::: Source data
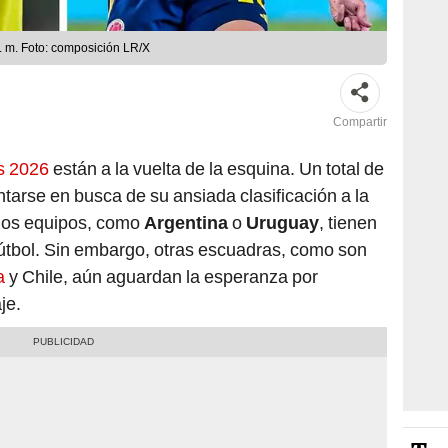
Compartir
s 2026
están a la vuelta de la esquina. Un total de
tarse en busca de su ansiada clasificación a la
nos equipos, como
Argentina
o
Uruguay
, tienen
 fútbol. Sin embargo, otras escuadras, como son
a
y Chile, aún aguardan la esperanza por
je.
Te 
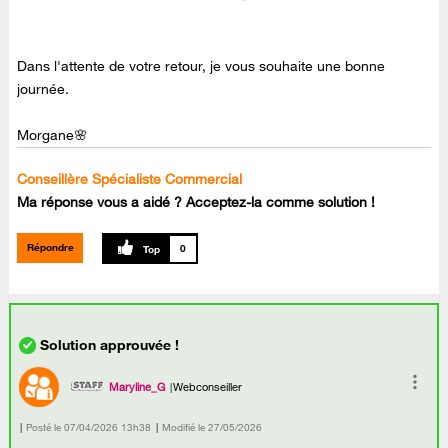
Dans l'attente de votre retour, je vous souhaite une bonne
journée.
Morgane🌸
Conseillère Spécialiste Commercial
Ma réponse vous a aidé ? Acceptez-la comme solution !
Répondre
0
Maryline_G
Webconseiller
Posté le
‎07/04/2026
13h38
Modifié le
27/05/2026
::::::
::: Source data
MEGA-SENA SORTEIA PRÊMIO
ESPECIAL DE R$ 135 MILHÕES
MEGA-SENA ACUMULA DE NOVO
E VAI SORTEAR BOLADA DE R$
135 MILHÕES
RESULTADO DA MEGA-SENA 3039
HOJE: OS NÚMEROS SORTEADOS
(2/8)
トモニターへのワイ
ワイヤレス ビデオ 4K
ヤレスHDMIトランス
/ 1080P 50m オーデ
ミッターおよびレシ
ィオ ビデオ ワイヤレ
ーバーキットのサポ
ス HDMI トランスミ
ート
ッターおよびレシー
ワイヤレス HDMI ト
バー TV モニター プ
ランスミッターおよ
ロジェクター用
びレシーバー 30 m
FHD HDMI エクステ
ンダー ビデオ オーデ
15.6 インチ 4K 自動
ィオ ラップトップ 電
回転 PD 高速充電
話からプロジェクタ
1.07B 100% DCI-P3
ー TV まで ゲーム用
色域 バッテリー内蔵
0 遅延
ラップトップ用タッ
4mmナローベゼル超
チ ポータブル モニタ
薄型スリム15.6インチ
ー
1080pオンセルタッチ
::::::
About this exercise
Please give again the lines above between the line holding "1.07B 100% DCI-P3" and the line holding "1080pオンセルタッチ", inclusive, exactly as they are and with nothing added.

Result of this task
1.07B 100% DCI-P3
ー TV まで ゲーム用
色域 バッテリー内蔵
0 遅延
ラップトップ用タッ
4mmナローベゼル超
チ ポータブル モニタ
薄型スリム15.6インチ
ー
1080pオンセルタッチ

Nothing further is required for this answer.